The History Of Rehab, From Aristotle To AA
When news broke this week that Selena Gomez has entered rehab in Tennessee, the gossip world performed a collective shrug. Rehab visits for today's American elite are fairly normal; regular readers of tabloid news will even be familiar with the most expensive (Cirque Lodge, Passages, the Betty Ford Center). But beyond the exclusive stays and the perils of modern pop stardom, there's a much stranger history to the phenomenon of addiction rehabilitation, stretching back thousands of years.
Humans have been dosing themselves on interesting substances for an extremely long time; Otzi, the Bronze Age corpse found in the ice of Italy, carried an intriguing fungus in his bag, beer played a huge role in ancient civilizations like Egypt, and accompanying problems surely followed. It's only in relatively recent years, thought, that modern rehab as we know it has emerged. There were possibly as many bizarre cures for drug addiction in history as there were addictions; Medical Daily found evidence of everything from horse blood to injections of gold.

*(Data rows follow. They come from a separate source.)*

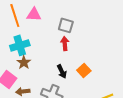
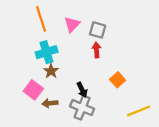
pink triangle: (34, 14) -> (72, 24), moved, turned -49
black arrow: (62, 71) -> (82, 90), moved

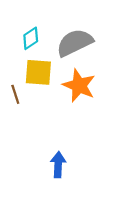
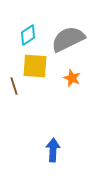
orange star: (79, 86) -> (72, 78), size x0.6

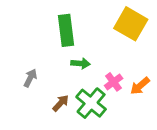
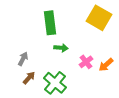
brown arrow: (61, 103) -> (29, 78), moved
green cross: (91, 103) -> (55, 83), moved

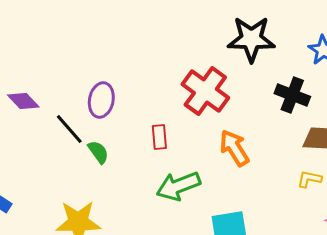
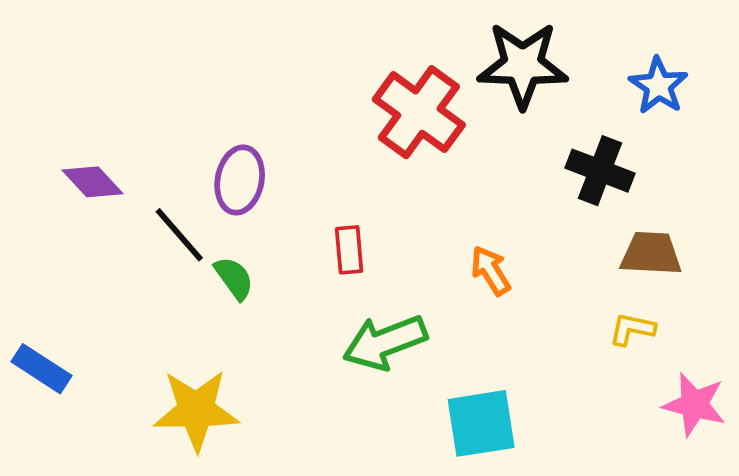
red cross: (205, 91) -> (419, 112), moved
orange arrow: (234, 148) -> (491, 271), size x0.7

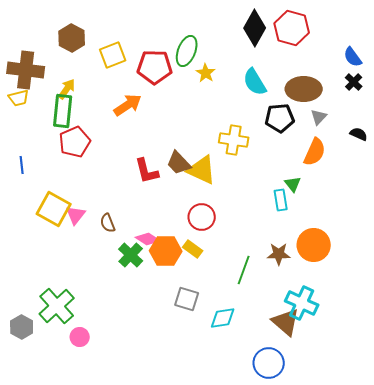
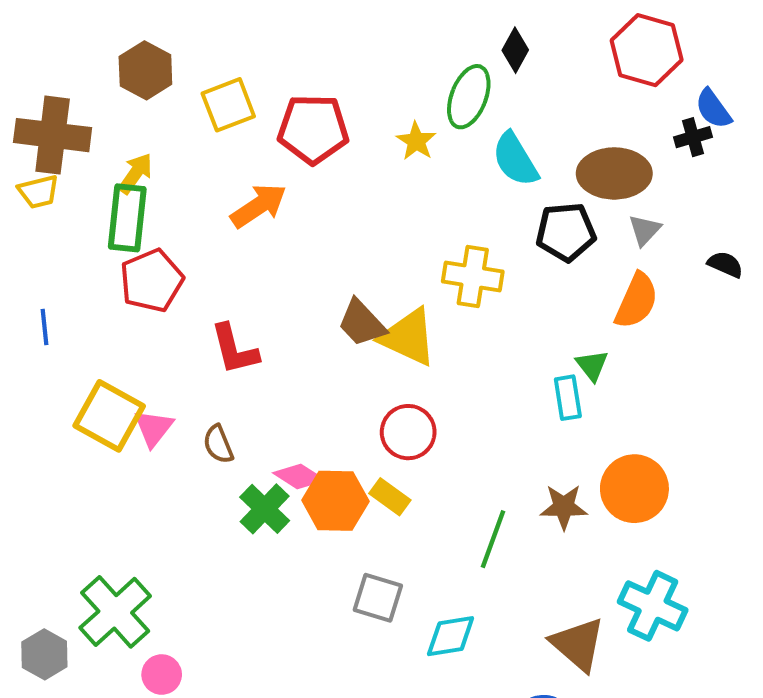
black diamond: (255, 28) -> (515, 50), size x0.6
red hexagon: (292, 28) -> (647, 50), moved
green ellipse: (187, 51) -> (469, 97), moved
black cross: (354, 82) -> (693, 137), moved, turned 30
red L-shape: (147, 171) -> (234, 349), moved
cyan cross: (302, 303) -> (653, 606), moved

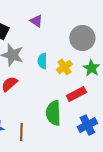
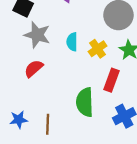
red rectangle: (76, 94) -> (111, 80), turned -42

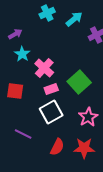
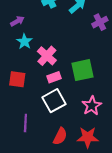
green square: (79, 82) -> (83, 70), turned 30
purple line: (23, 134) -> (25, 123), turned 66

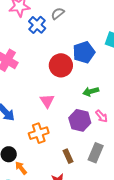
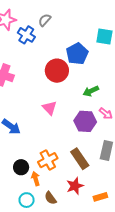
orange cross: (39, 133) -> (48, 160), moved
brown rectangle: (68, 156) -> (80, 159), size x1.5
orange arrow: (21, 168) -> (36, 179), turned 32

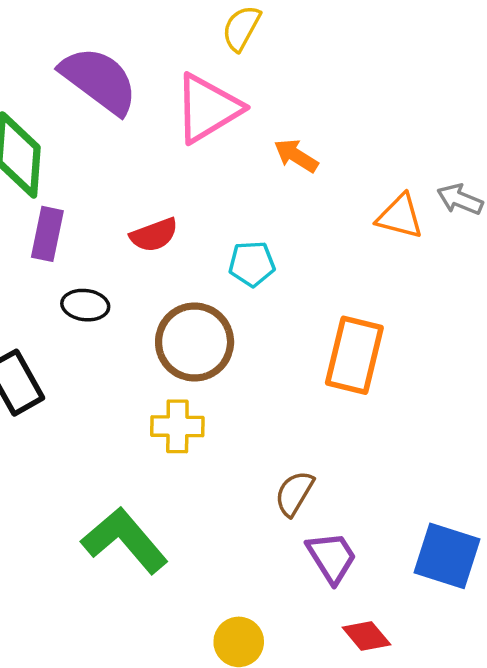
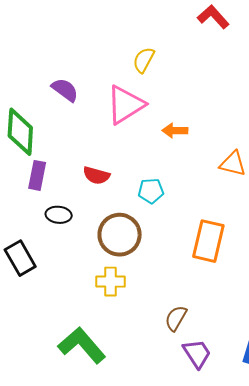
purple semicircle: (99, 80) -> (65, 90), size x0.6
orange arrow: (296, 156) -> (175, 131), turned -30
red semicircle: (154, 235) -> (96, 175), turned 36

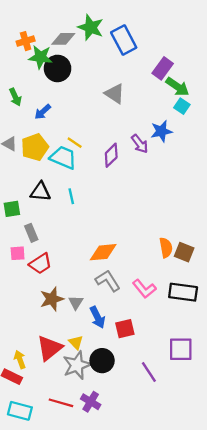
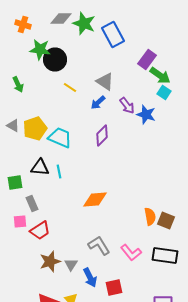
gray diamond: (63, 39) -> (61, 18), moved
orange cross: (26, 41) -> (23, 24), moved, turned 35
blue arrow: (43, 112) -> (98, 102), moved
blue star: (161, 131) -> (146, 114), turned 30
yellow line: (75, 143) -> (70, 88), moved
purple arrow: (140, 144) -> (127, 106), moved
cyan line: (71, 196) -> (59, 172), moved
orange diamond: (103, 252) -> (95, 200), moved

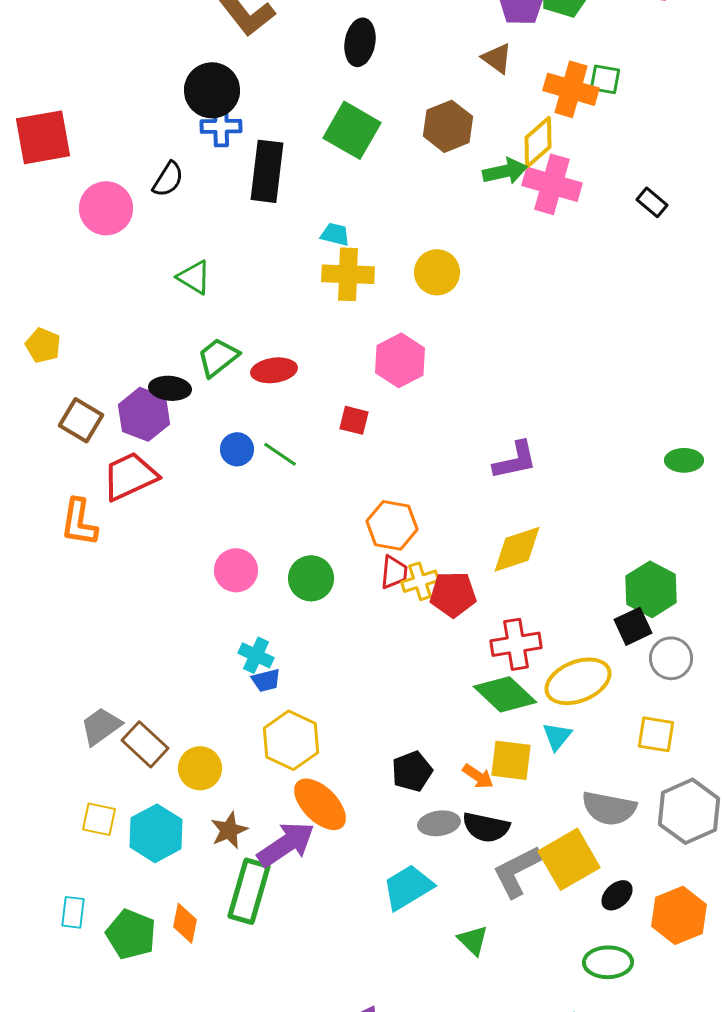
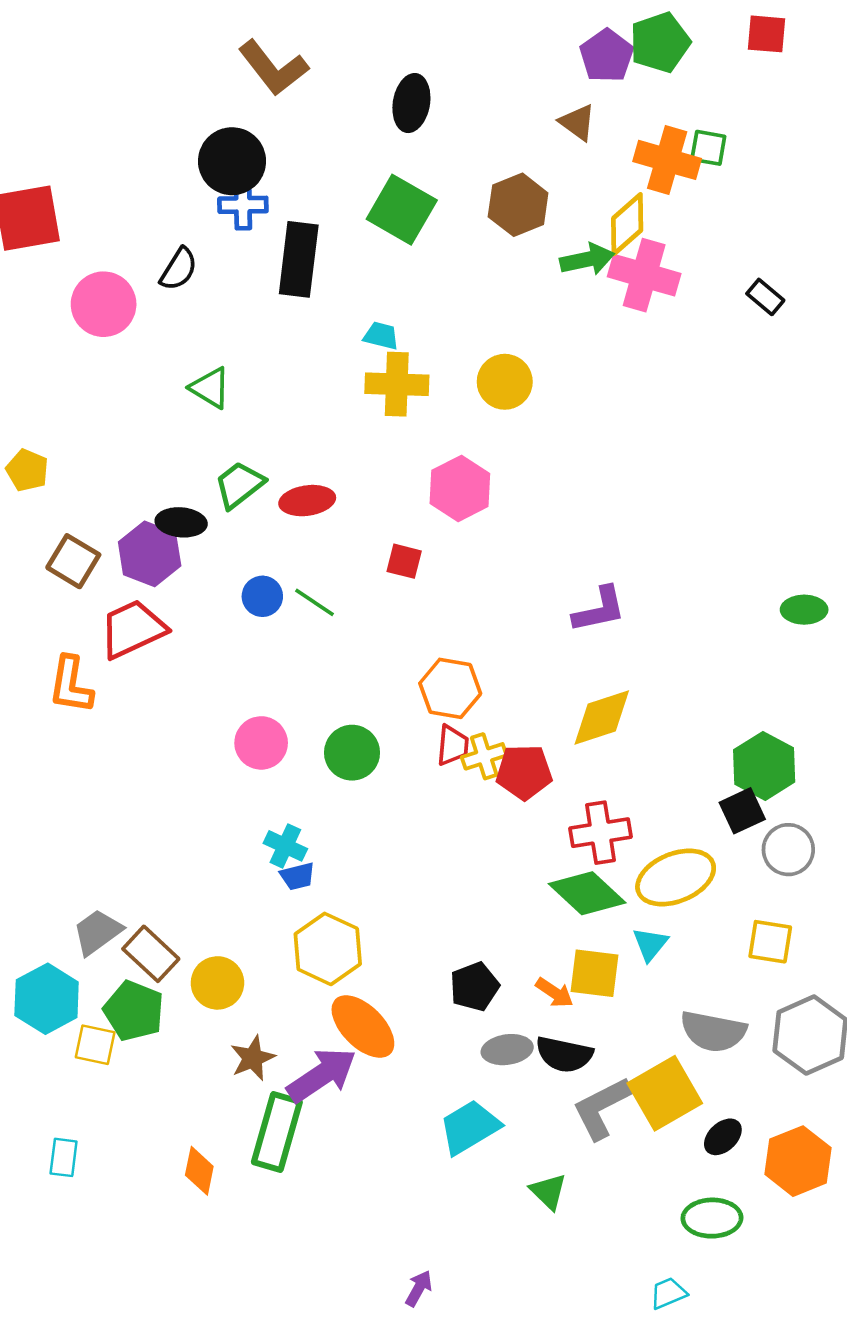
cyan hexagon: (156, 833) -> (47, 999), moved
green pentagon: (131, 934) -> (134, 1011), moved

But the notion of rehab centers themselves, places where addicts could go to recover and find treatment, is only a little less bizarre. People in need of treatment across the centuries could face everything from having their teeth pulled out, being thrown in jail and swallowing belladonna to having Freud feed them cocaine. And that's before official rehab centers started serving LSD. It's been a very weird ride. Gomez is at the quiet end of a riotous history.
Ancient World: Aristotle Blames The Addict
The first discussion about potential addiction in history likely belongs to the philosopher Aristotle, but he didn't exactly place the blame in a way modern thinkers would advocate. Artistotle believed that alcoholism, an excessive dependence on a substance, was the fault not of the substance itself, but of the will of the addicted person. He called the problem "akrasia," or "incontinence of will": people who were akratic couldn't control themselves enough to be able to stop imbibing. One can assume, from that, that the treatment of addicts in ancient Greece was likely not entirely sympathetic, or at least focused on building up internal qualities of "strength."
14th-16th Centuries: Discouraging Use Through Teeth-Pulling
The criminalization of addictive substances rather than the treatment of addicts may have had its most famous historical moment in history with Prohibition, but numerous societies had slightly more brutal ways of dealing with things deemed to be "dangerous." Marc-Antoine Crocq, writing on the history of humanity's relationship with addictive substances, has picked out three legal examples from history: in the 1600s, smoking was punishable by beheading in the Ottoman Empire and by lip-cutting in Russia, while anybody smoking hashish in 14th-century Egypt would face the much more benign strategy of having their teeth pulled out. Legal measures to control consumption of alcohol occurred in the New World, too: the governor of Massachusetts attempted to outlaw all alcoholic beverages in the state in 1630, and the state made serving drunk people or letting anybody drink for more than half an hour a criminal offense in 1645.
19th Century: The Rise Of Insane Asylums & Cocaine
Across Europe and the Americas, drug and alcohol addictions became more pressing issues in society, and various solutions were posed to "contain" them. How you were treated, though, depended very heavily on whether you were socially well-connected or relatively poor. The wealthy could get away with confinement at home and private treatment, much of which was slightly ludicrous: aside from the misguided marketing of morphine as a treatment for alcohol addiction, there are also records of private patients inhaling amyl nitrate or, in the case of a friend and patient of Sigmund Freud's, cocaine. Chronic addicts of lower social status, though, were prone to being shut up; and the options were rarely salubrious. Jails, almshouses for the poor, hospitals, and insane asylums all received their share of addicts, though private hospitals often refused to house "inebriates" because it was seen as a waste of resources.
When institutions did start to form in the U.S. in the late 1870s, called things like "homes for the fallen" and "inebriate asylums," their treatment regimes were, well, interesting. The usual treatments in an institution involved isolation and "detoxification," a bewildering and slightly dangerous process involving the administering of everything from poisonous belladonna to the hypnotic drug chloral hydrate. One, in 1867 in Chicago, specialized exclusively in the treatment of female alcoholics.
Early 1900s: Temperance Leagues & "Sober Houses"
One of the big moments in the history of America's attitude towards alcohol addiction happened in 1808, with the publication of physician Benjamin Rush's The Effects of Ardent Spirits Upon Man. Rush's basic idea? Alcohol was dangerous and should be stamped out immediately, with the use of "sober houses" to treat those who were addicted to it (often using methods like forcible vomiting and compulsory attendance at religious services).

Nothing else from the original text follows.